Historia, Recuerdos y Personalidad

Tenía 4 años, estaba de pie en medio del patio de la escuela, con los ojos fijos en el cielo. No era para menos: me encontraba embelesado con lo que parecía ser una cruz en el cielo formada con nubes. No una nube cuya forma recordaba vagamente a una cruz. Sino una cruz perfectamente delineada, casi como si hubiera sido puesta ahí a propósito, para mi.
Cuando tenía 2 años mi madre falleció y los años que le siguieron fueron algo difíciles: violencia, golpes y humillación psicológica. Una situación que se prolongó hasta los primeros años de la adolescencia, cuando, supongo, dio la impresión de que ya era capaz de defenderme. Así que, en aquel momento, mientras contemplaba la cruz de nubes, me hice a la idea de que aquello era un mensaje de ella, para recordarme que siempre estaría pendiente de mi.
Este es uno de los primeros recuerdos que tengo de mi infancia, y sin duda, es uno de los que más atesoro. Incluso regreso a él cada tanto, en especial cuando enfrento una situación complicada y salgo adelante: “es que siempre me están cuidando”, me digo.
Pero la situación es que a pesar de que me gustaría creer que todo esto sucedió exactamente de la forma en la que lo recuerdo, es posible que no sea el caso.
Ya de adulto me he encontrado cuestionando la veracidad de mi recuerdo: ¿sucedió realmente? ¿estaba ahí la cruz? ¿era tan nítida como la creo recordar? Me jacto de tener buena memoria, pero es cierto también que si cuestionáramos nuestros recuerdos, no los consideraríamos tales, sino como meros deslices de nuestra imaginación. Son memorias porque no estamos dispuestos a cuestionar la fidelidad de su contenido.
Y sin embargo, a pesar de todo, con las certidumbres y las inconsistencias que esta memoria me suele evocar, elijo creer que es real, que si sucedió de la manera en la que quedó impresa en mi memoria.
¿Por qué te cuento esto?
Es una postura razonable y sin embargo, aunque suene muy convincente, la realidad es que no somos la suma de nuestras memorias, al menos, no completamente. También somos el resultado de las historias que construimos acerca de nosotros y de las interpretaciones y significados que atribuimos a nuestras experiencias vitales.
En suma, nuestra personalidad no se define exclusivamente por las historias que nos tocó vivir, sino por el sentido y el valor que les asignamos.
Nuestros recuerdos no son sucesos inmutables grabados sobre piedra, son narraciones que constantemente se transforman, pero no solo la historia se reescribe, aun mas importante, su significado cambia, adquiere nuevas dimensiones y extraemos de ellos nuevos aprendizajes.
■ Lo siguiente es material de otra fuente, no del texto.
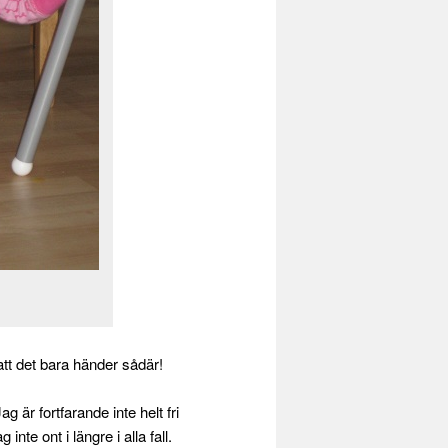
 att det bara händer sådär!
 är fortfarande inte helt fri
nte ont i längre i alla fall.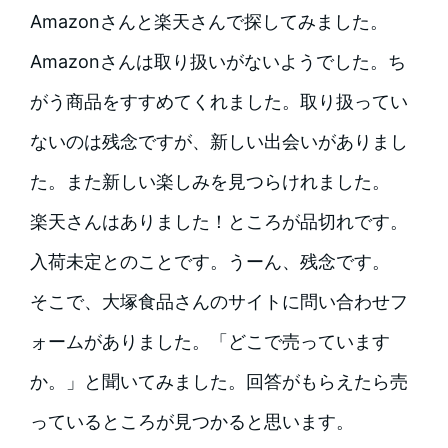
Amazonさんと楽天さんで探してみました。
Amazonさんは取り扱いがないようでした。ち
がう商品をすすめてくれました。取り扱ってい
ないのは残念ですが、新しい出会いがありまし
た。また新しい楽しみを見つらけれました。
楽天さんはありました！ところが品切れです。
入荷未定とのことです。うーん、残念です。
そこで、大塚食品さんのサイトに問い合わせフ
ォームがありました。「どこで売っています
か。」と聞いてみました。回答がもらえたら売
っているところが見つかると思います。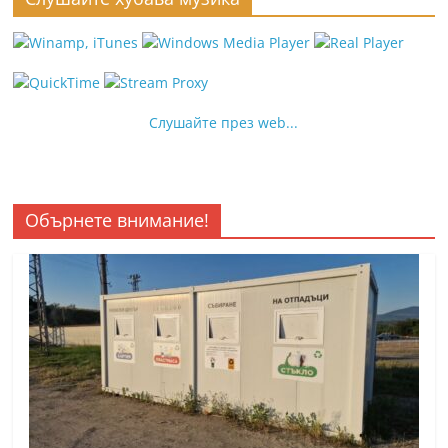
Слушайте през web...
Обърнете внимание!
Por otro lado, “por alguna razón -explica el Psicólogo de la Universidad Northwestern, Dan McAdams- tendemos a acentuar más las cosas positivas a medida que envejecemos. Tenemos una mayor disposición a ver el mundo en términos más brillantes. Desarrollamos un sesgo de positividad con respecto a nuestros recuerdos”.
Así somos los seres humanos: hay una vena de negatividad en nosotros. Tenemos la tendencia a prestar más atención a lo negativo y a recordar estos episodios con más persistencia, a menudo a nuestro pesar. Pero sobre el tiempo nos volvemos mas optimistas y si se quiere más sabios: vemos las cosas con una óptica distinta y preferimos extraer aprendizajes positivos incluso de nuestros eventos más angustiosos.
No se si esto se ajuste a tu experiencia vital, en mi caso es así. Cuando recuerdo algunos de los episodios mas dolorosos de mi infancia, no reparo en ellos con una actitud pesimista y autoindulgente, por el contrario, suelo extraer de ahí lecciones de fortaleza, resiliencia y crecimiento. Y aunque siempre creí que se debía a una tendencia de mi personalidad, parece que en realidad se trata de una expresión natural de los seres humanos: nos volvemos más positivos a medida que crecemos.
Y en cuanto a mi memoria de la cruz en el cielo, no soy capaz de recordar si aquel episodio sucedió de una manera u otra, o incluso, en un sentido extremo, si ocurrió o no. Pero al final eso no es importante, yo elijo recordar que aquello aconteció de la forma en la que que te lo relaté, y aun más importante, tengo la libertad de interpretar aquel recuerdo como me plazca, y elijo extraer la certeza de que siempre, en cualquier circunstancia, hay alguien que me está cuidando.